Treatment by T0901317 with or without cold exposure neither increased the glucose-stimulated insulin secretion nor corrected the dysfunction of pancreatic islets. a Determination of fasting insulin. b Determination of glucose-stimulated insulin secretion. c Representative images of H&E staining of pancreas tissue sections. d Representative images of immunohistochemical staining of pancreatic tissue sections (the green and blue colors represent positive signals for insulin and the nuclei, respectively). Values in a–b represent average ± SD (n = 5). **p < 0.01 compared with control mice
T0901317 Treatments With or Without Cold Exposure did not Cause Liver Dysfunction in Diabetic Mice
To examine the impact of treatments on the morphology and lipid levels in the liver, we performed H&E and Oil-red O staining. No apparent changes were observed among treated and control animals (Fig. 4a). We also conducted quantitative measurement of triacylglycerol in the liver and obtained similar results (Fig. 4b).
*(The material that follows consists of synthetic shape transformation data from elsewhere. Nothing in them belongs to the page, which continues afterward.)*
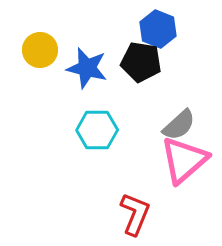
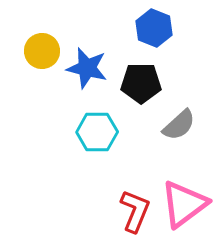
blue hexagon: moved 4 px left, 1 px up
yellow circle: moved 2 px right, 1 px down
black pentagon: moved 21 px down; rotated 9 degrees counterclockwise
cyan hexagon: moved 2 px down
pink triangle: moved 44 px down; rotated 4 degrees clockwise
red L-shape: moved 3 px up
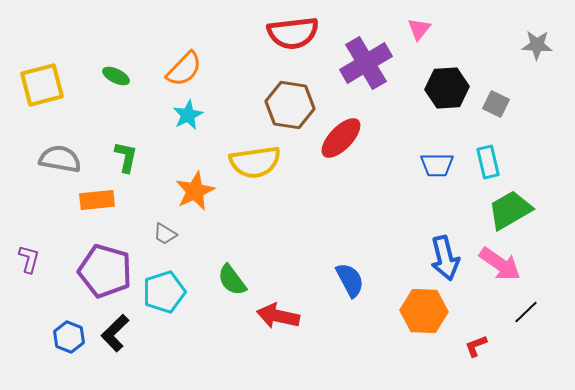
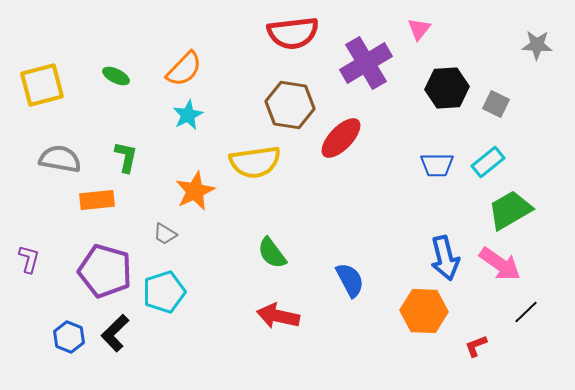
cyan rectangle: rotated 64 degrees clockwise
green semicircle: moved 40 px right, 27 px up
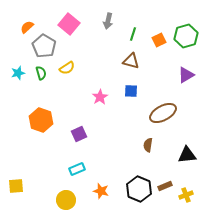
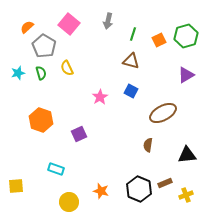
yellow semicircle: rotated 98 degrees clockwise
blue square: rotated 24 degrees clockwise
cyan rectangle: moved 21 px left; rotated 42 degrees clockwise
brown rectangle: moved 3 px up
yellow circle: moved 3 px right, 2 px down
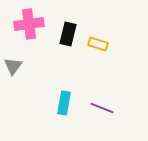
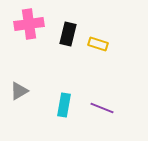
gray triangle: moved 6 px right, 25 px down; rotated 24 degrees clockwise
cyan rectangle: moved 2 px down
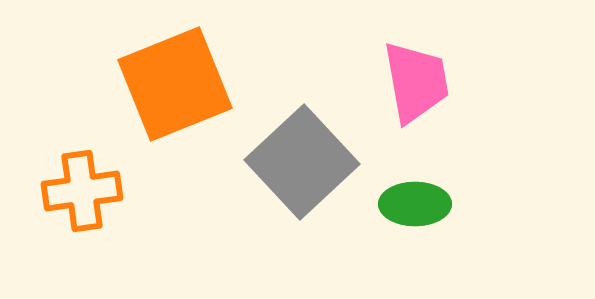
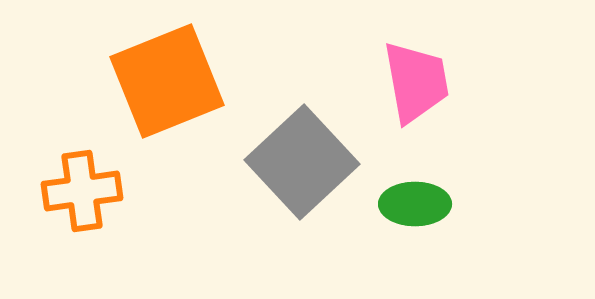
orange square: moved 8 px left, 3 px up
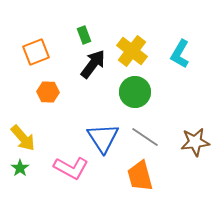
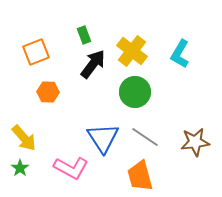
yellow arrow: moved 1 px right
Next, we measured blood concentrations of AST and ALT. Both enzymes were within the normal range after T0901317 treatment with or without cold exposure (Fig. 4c, d), demonstrating that the treatments did not cause liver dysfunction in the diabetic mice.
Fig. 4.
T0901713 treatments did not lead to fatty liver or liver dysfunction. a Representative images of H&E (upper panel) and Oil-red O staining (lower panel) of liver tissue sections. b Quantitative determination of liver triglyceride. c Blood aspartate aminotransferase levels. d Blood alanine aminotransferase levels. Values in a–b represent average ± SD (n = 5)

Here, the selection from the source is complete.